Rencana memiliki kedudukan tersendiri dalam pembahasan Hukum Administrasi Negara. Salah satu pendapat menyatakan bahwa rencana merupakan salah satu sarana yuridis yang dimiliki pemerintah, di samping terdapat pula peraturan perundang-undangan (wet en regeling), peraturan kebijakan (beleidsregel), instrumen hukum keperdataan (privaatrechtelijk middelen), dan keputusan tata usaha negara (beschiking).[12]

Selain itu, rencana dalam Hukum Administrasi Negara juga dipahami sebagai salah satu instrumen dalam melakukan pengawasan terhadap tindakan-tindakan yang dilakukan Pemerintah.

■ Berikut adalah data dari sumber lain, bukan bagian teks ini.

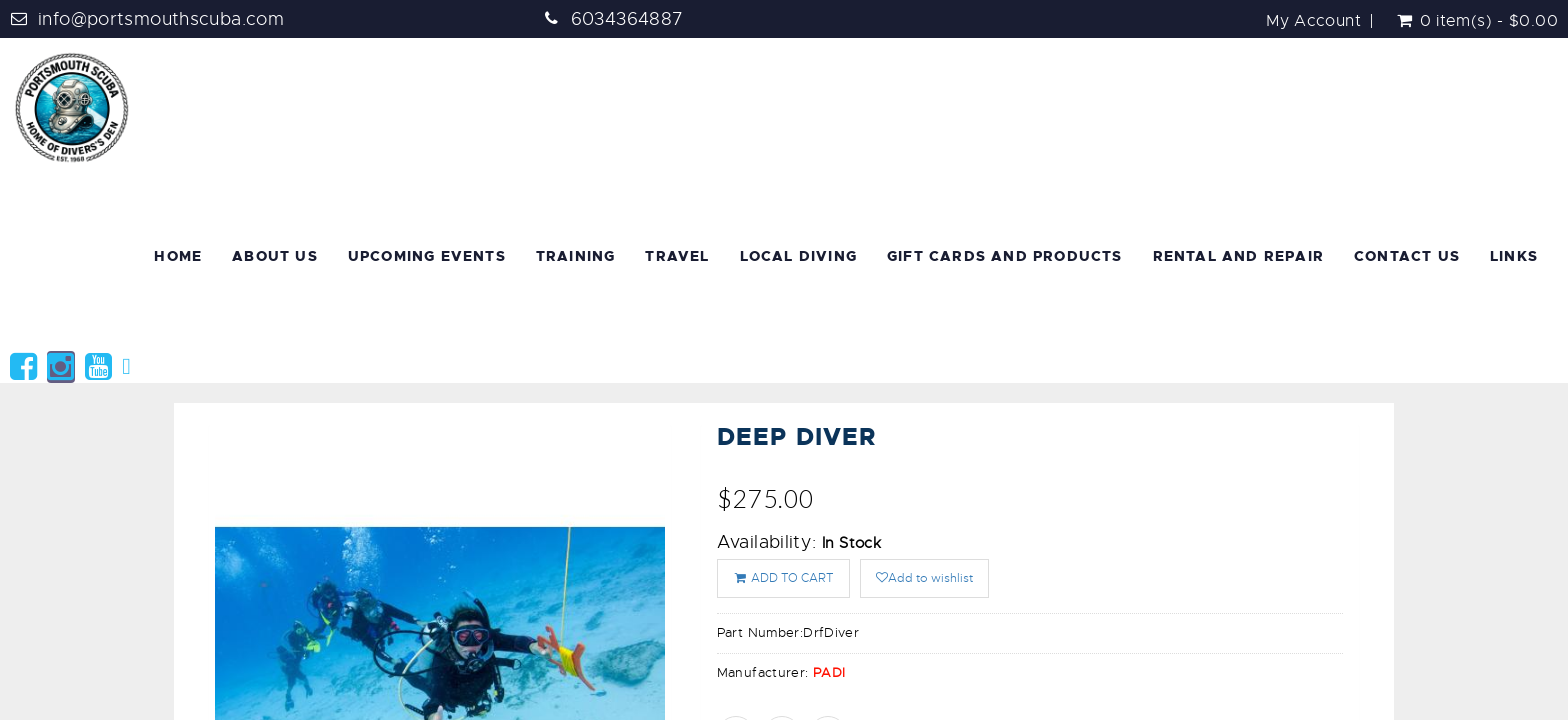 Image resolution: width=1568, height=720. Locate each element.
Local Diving (798, 256)
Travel (677, 256)
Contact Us (1407, 256)
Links (1514, 256)
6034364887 (627, 19)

George R. Terry, memberikan definisi pengawasan yang di dalamnya secara eksplisit menyebutkan rencana sebagai salah satu konsep yang inheren. Dirinya menyebutkan bahwa,” Control is to determine what is accomplished evaluate it, and apply corrective measures, if needed to ensure result in keeping with the plan”. Kemudian, Muchsan mengomentari definisi dengan menjelaskan,” Dari pengertian ini nampak bahwa pengawasan dititikberatkan pada tindakan evaluasi serta koreksi terhadap hasil yang telah dicapai, dengan maksud agar hasil tersebut sesuai dengan rencana.”[13]

Pendapat lain menyebutkan bahwa pengawasan dilakukan melalui beberapa tahapan kegiatan yang dimulai dengan perencanaan. Tahapan-tahapan tersebut adalah meliputi planning, programming, result checking, shifting analysis, dan corrective action implementation.[14] Dengan demikian rencana memiliki arti penting dalam ranah hukum administrasi karena rencana dapat digunakan sebagai acuan dalam melakukan pengawasan dan pada gilirannya dapat mewujudkan penyelenggaraan pemerintahan yang teratur, memenuhi asas legalitas, dan memberikan kepastian hukum.[15] Oleh karenanya tidaklah berlebihan ungkapan yang menyebutkan bahwa,” Planning and Controlling are the two sides of the same coin”.[16]

Penutup

Berdasarkan uraian-uraian yang disampaikan pada bagian sebelumnya, dapatlah disimpulkan bahwa rencana bagi organisasi sektor publik memiliki kedudukan dan arti penting, setidaknya dalam konteks pelayanan publik dan pengawasan. Kantor Pelayanan Kekayaan Negara dan Lelang (KPKNL) sebagai instansi yang menyelenggarakan pelayanan publik dalam bidang kekayaan negara, penilaian, dan lelang tentu termasuk dalam lingkup organisasi publik dalam konteks ini. Direktorat Jenderal Kekayaan Negara sebagai induk dari KPKNL telah menetapkan Rencana Strategis Direktorat Jenderal Kekayaan Negara Tahun 2020-2024 melalui Keputusan Direktur Jenderal Kekayaan Negara Nomor 245/KN/2020, dengan demikian rencana ini dapat menjadi acuan sekaligus instrumen pengawasan terhadap kinerja KPKNL. Namun demikian, dengan menyadari adanya permasalahan dan tantangan yang mungkin dihadapi oleh masing-masing KPKNL yang memiliki karakteristik berbeda, tidaklah berlebihan apabila tiap-tiap KPKNL memanfaatkan momentum awal tahun ini dengan menyusun rencana yang bersifat teknis dan khusus yang dapat menjadi acuan pelaksanaan tugas dan fungsi serta menjadi instrumen pengawasan sehingga dapat mewujudkan kinerja yang sesuai harapan.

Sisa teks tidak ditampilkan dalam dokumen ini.